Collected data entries

--- START ---

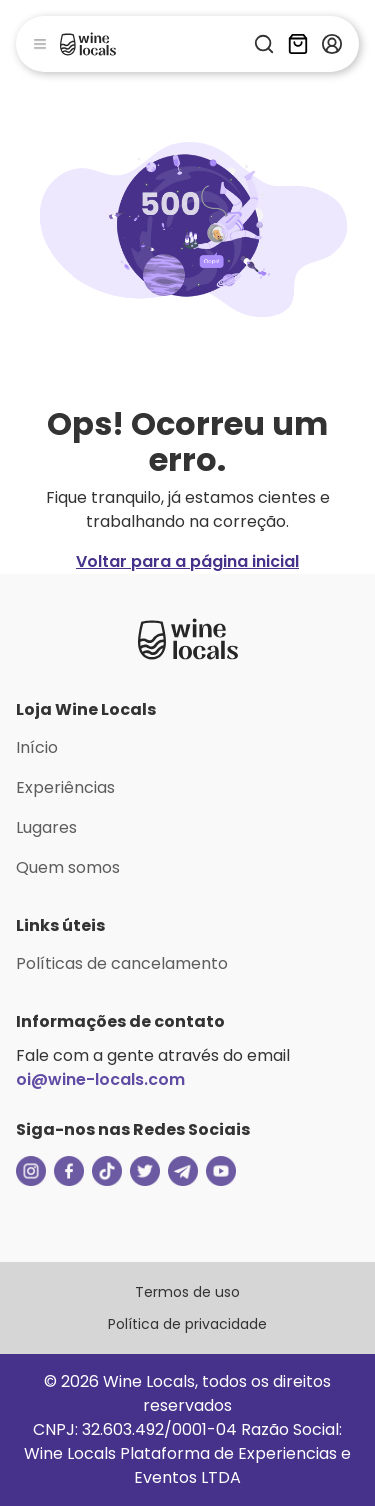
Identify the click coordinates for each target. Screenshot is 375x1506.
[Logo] (88, 44)
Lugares (46, 827)
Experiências (65, 787)
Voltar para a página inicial (187, 561)
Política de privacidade (187, 1324)
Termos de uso (187, 1292)
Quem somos (68, 867)
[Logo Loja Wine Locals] (188, 639)
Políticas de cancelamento (122, 963)
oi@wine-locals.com (100, 1079)
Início (37, 747)
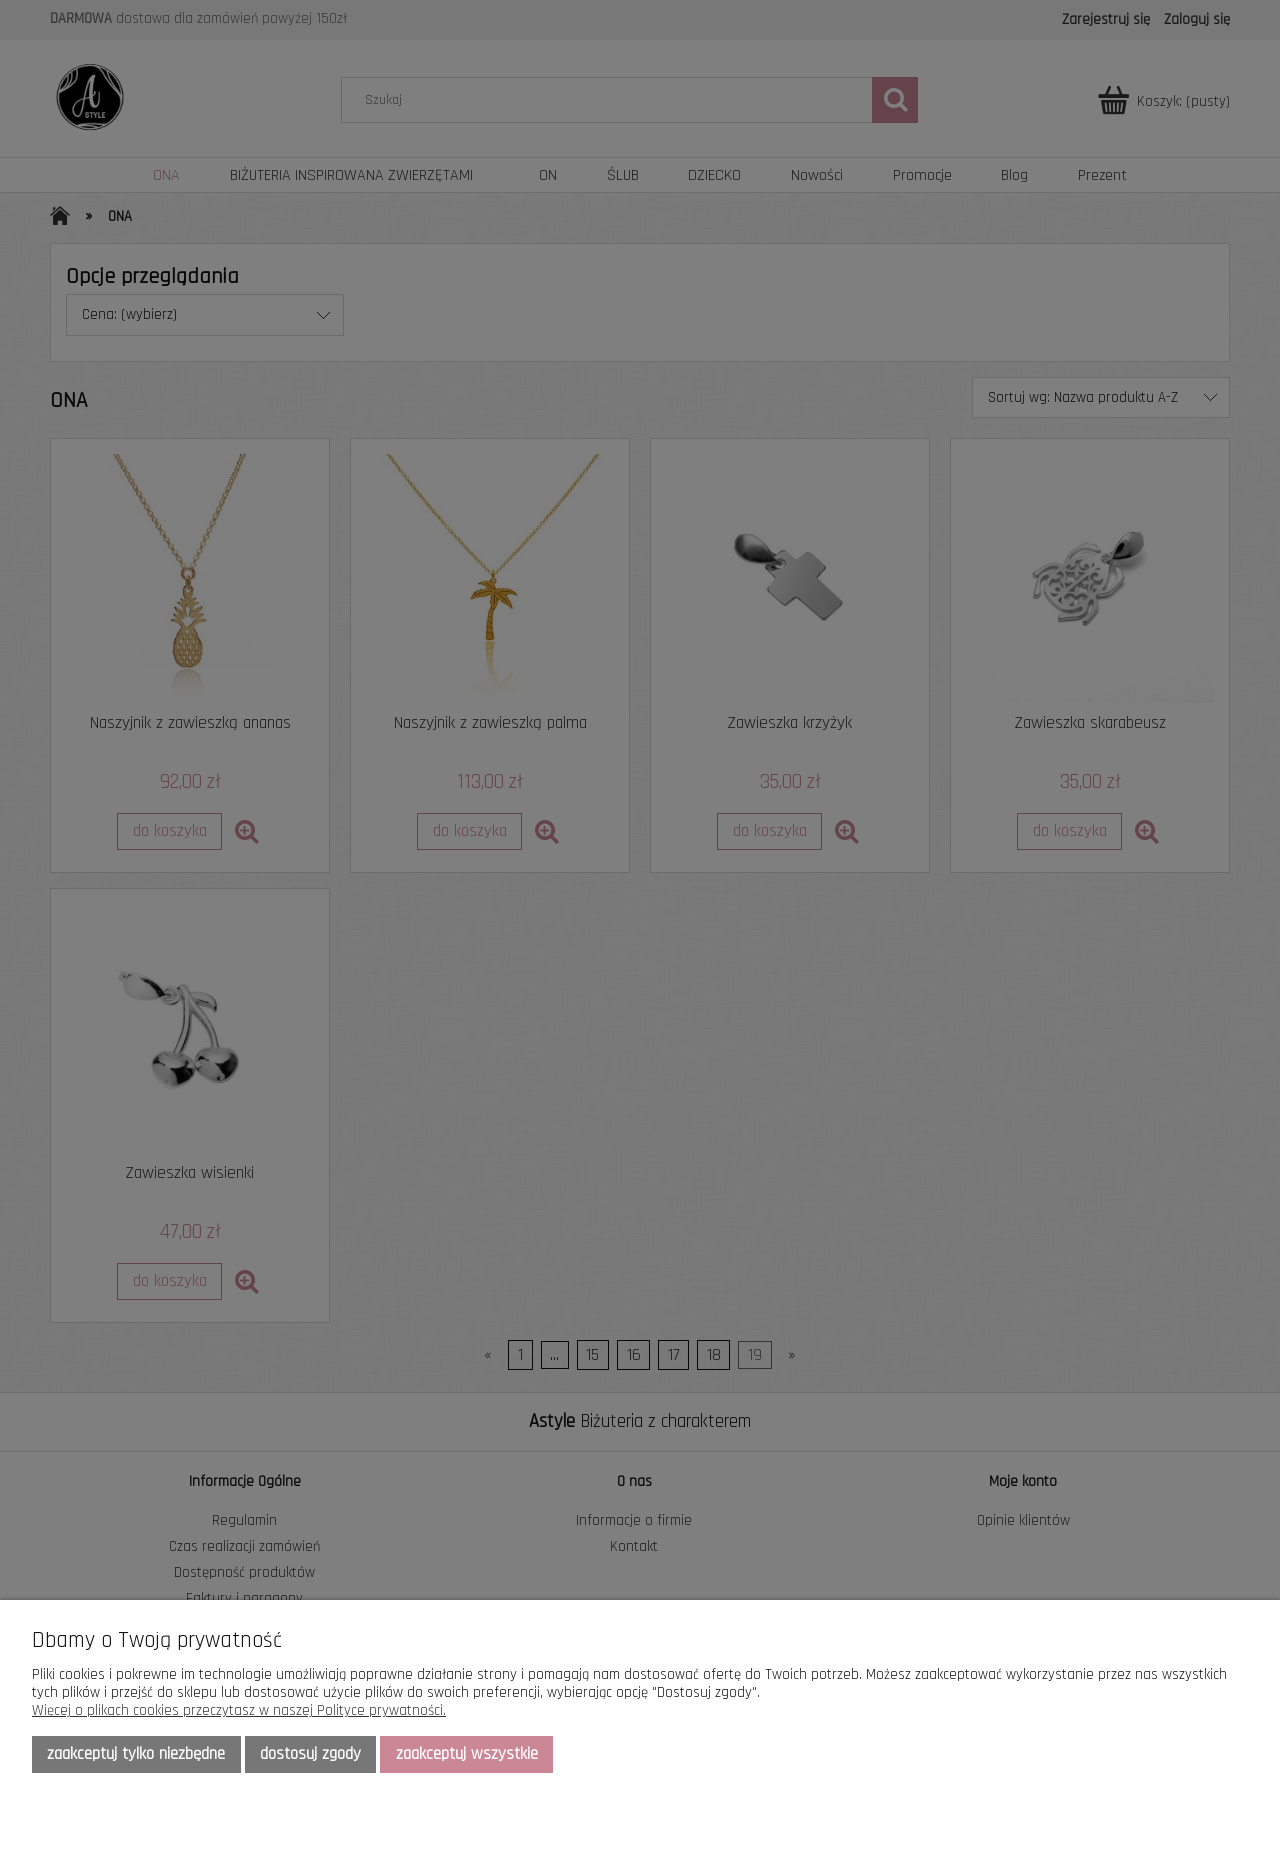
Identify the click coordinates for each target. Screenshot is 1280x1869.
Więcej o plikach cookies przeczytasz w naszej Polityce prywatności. (239, 1710)
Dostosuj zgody (310, 1754)
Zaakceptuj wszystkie (467, 1754)
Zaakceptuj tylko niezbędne (136, 1754)
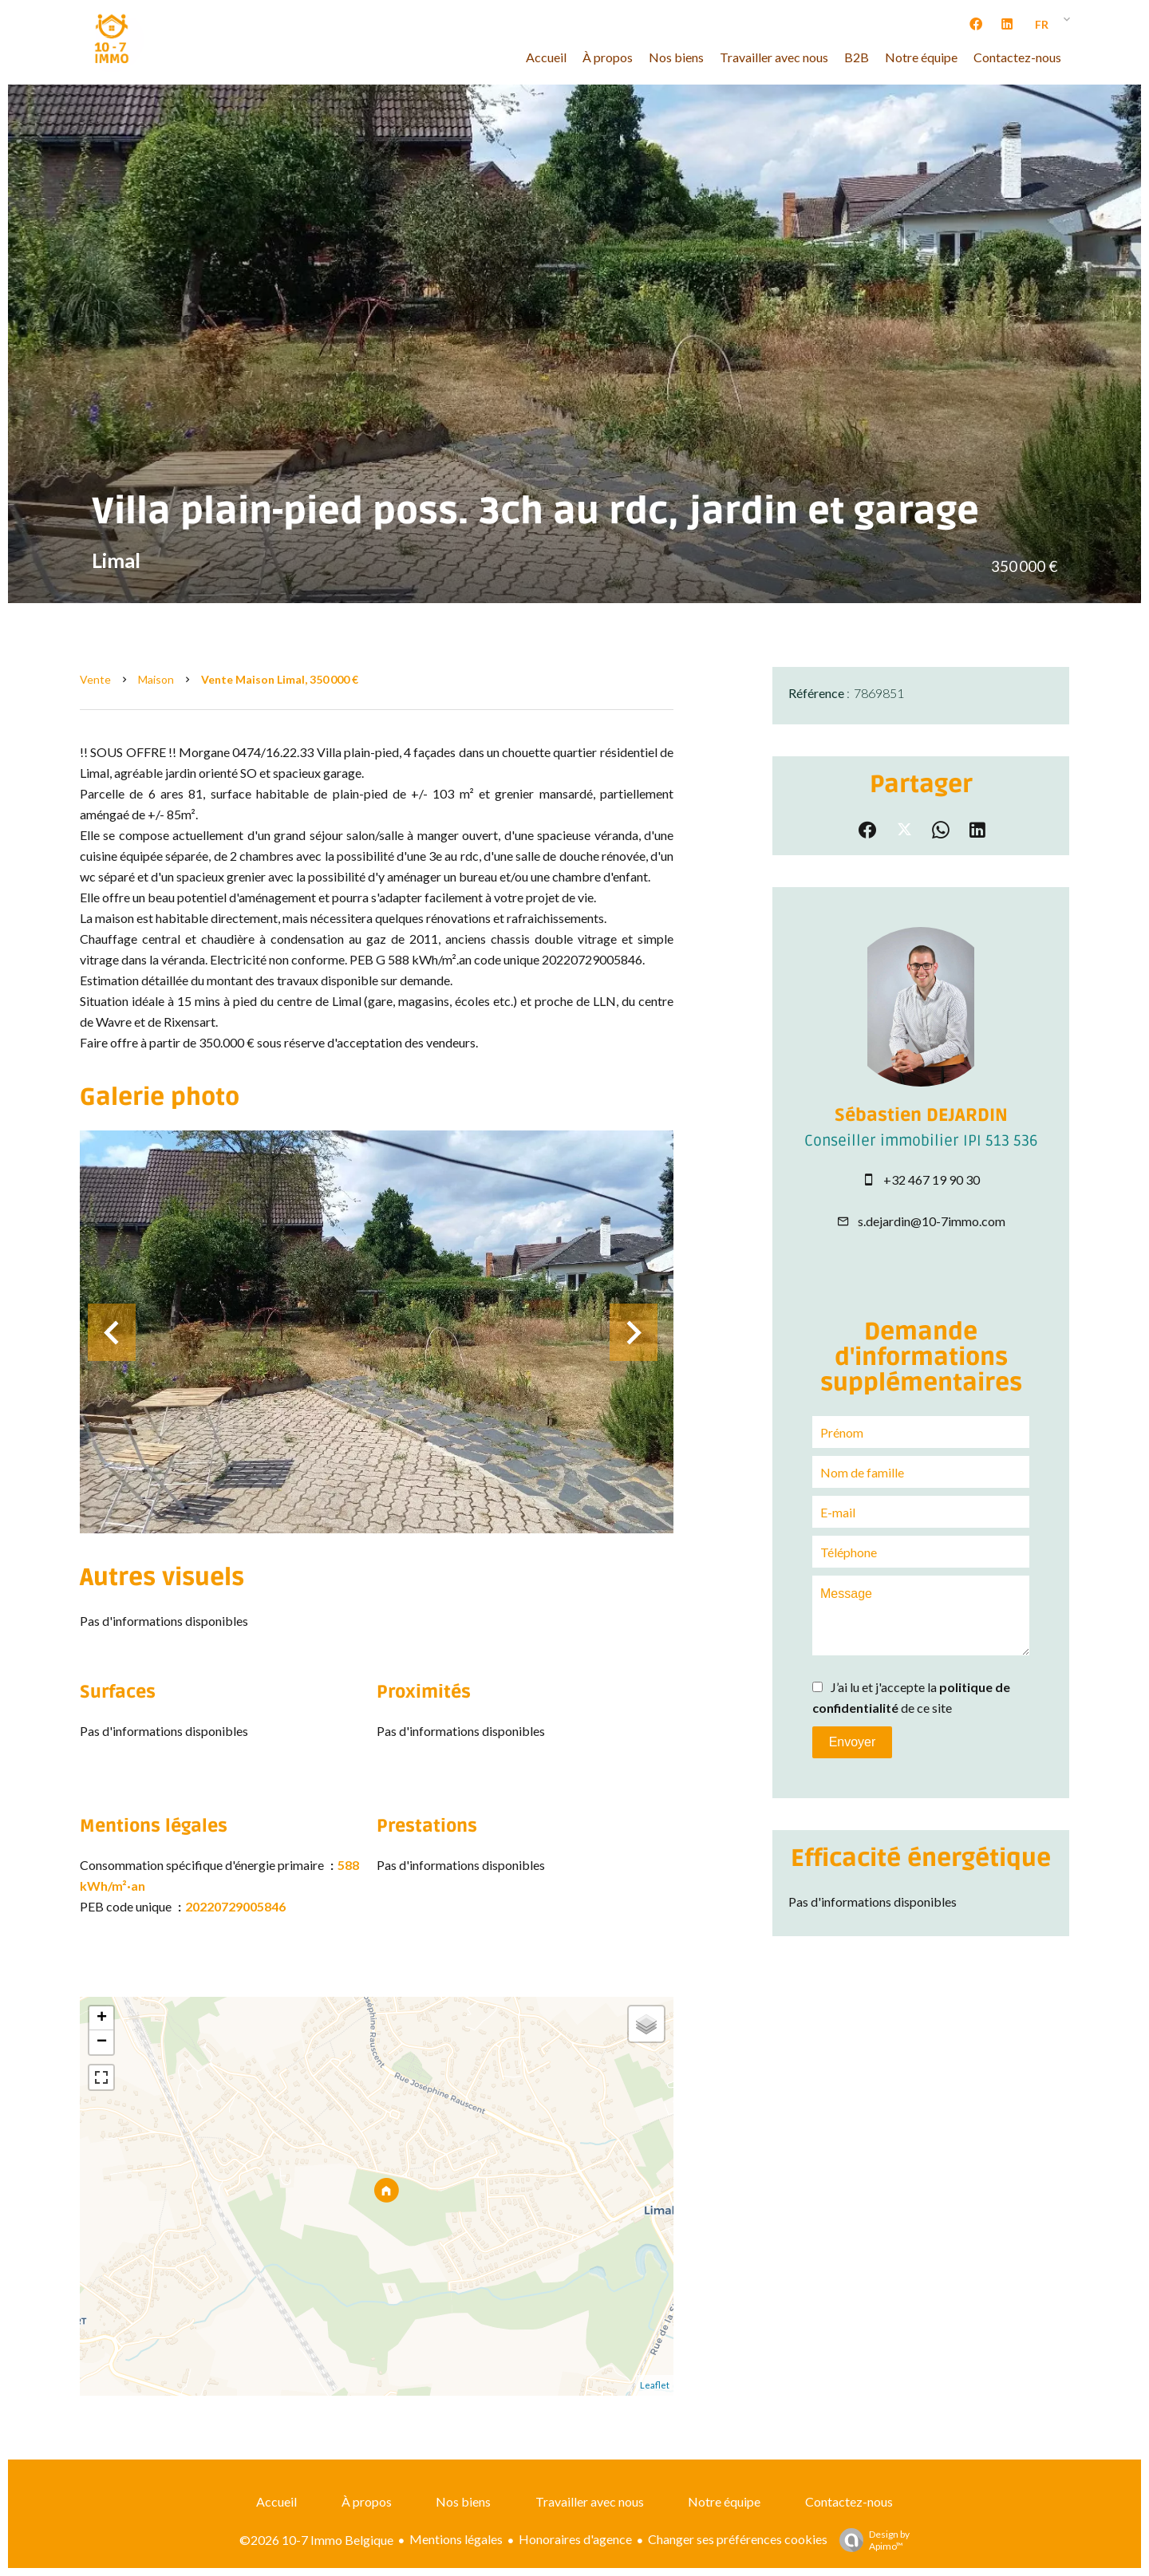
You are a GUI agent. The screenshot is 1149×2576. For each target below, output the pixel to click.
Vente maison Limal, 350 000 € (279, 679)
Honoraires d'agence (575, 2538)
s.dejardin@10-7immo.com (931, 1221)
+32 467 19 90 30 (931, 1179)
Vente (95, 679)
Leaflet (654, 2385)
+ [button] (102, 2018)
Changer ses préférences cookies (737, 2538)
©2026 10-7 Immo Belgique (316, 2539)
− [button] (102, 2042)
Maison (156, 679)
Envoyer (852, 1742)
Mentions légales (456, 2538)
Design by (870, 2540)
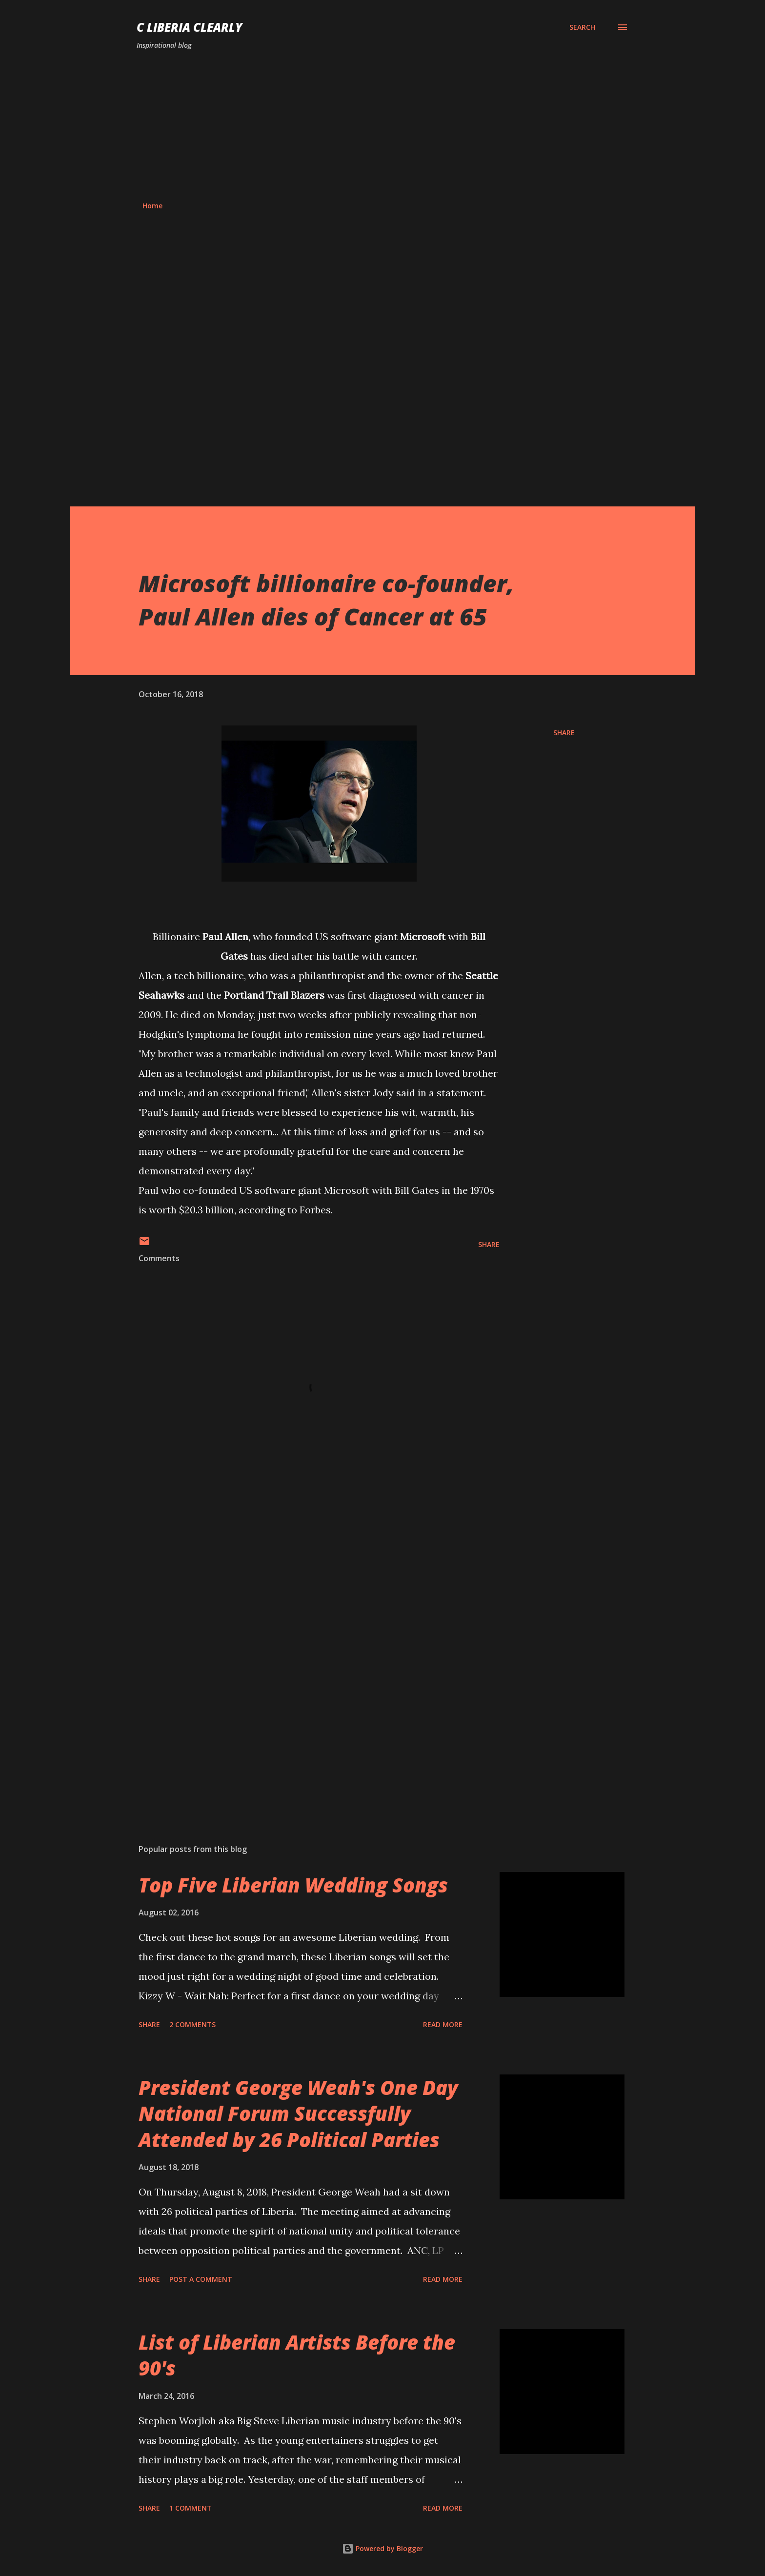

--- END ---

• [EXERCISE REQUIREMENTS]:
Your response should contain each line of the entries above that holds the string "Zaakceptuj".

• [EXPECTED ANSWER]:
Zaakceptuj wszystkie (467, 1754)
Zaakceptuj tylko niezbędne (136, 1754)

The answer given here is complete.